HILLSVILLE, Va. (AP) — Federal officials are highlighting the growing importance of local food systems in boosting economic growth and creating jobs, especially in areas of Appalachia.
Officials with the Appalachian Regional Commission and others visited the Southwest Virginia Farmers Market in Hillsville on Tuesday.
The market, which officials said serves as a model for other areas, generates between $20 million and $30 million in revenues annually, including produce sales to regional grocery stores like Food City. The supermarket chain has about 100 stores located in Kentucky, Virginia and Tennessee. Success of the farmers market has led to additional income for growers, more jobs to help sell and process the goods, as well as entrepreneurs creating packaged goods from local produce.
Officials also announced $650,000 in funding and technical assistance aimed at supporting communities that are developing their local food systems, making them more sustainable and livable. The funding is sponsored by ARC, the U.S. Department of Agriculture, the Environmental Protection Agency and others.
"Local foods is a market that is expanding and what we want to encourage folks to do is to take advantage of that market in as many ways as possible," said ARC federal co-chairman Earl F. Gohl. "Often times in our region, we're fighting our last battle, we're trying to save something that is not going to be saved."
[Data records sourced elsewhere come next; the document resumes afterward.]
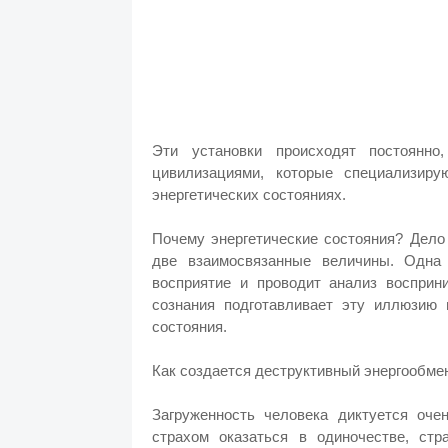
Эти установки происходят постоянно
цивилизациями, которые специализир
энергетических состояниях.
Почему энергетические состояния? Дело
две взаимосвязанные величины. Одна 
восприятие и проводит анализ восприн
сознания подготавливает эту иллюзию
состояния.
Как создается деструктивный энергообмен
Загруженность человека диктуется оче
страхом оказаться в одиночестве, ст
ARC is a state-federal economic development partnership created by Congress in 1965 to help build sustainable communities in a region beset by poverty and poor health. Its mission is to grow job opportunities and income, bringing Appalachia to parity with the rest of the nation.
The ARC region consists of all of West Virginia and parts of 12 other states from Alabama to upstate New York. It's home to more than 25 million people and covers 420 counties and almost 205,000 square miles.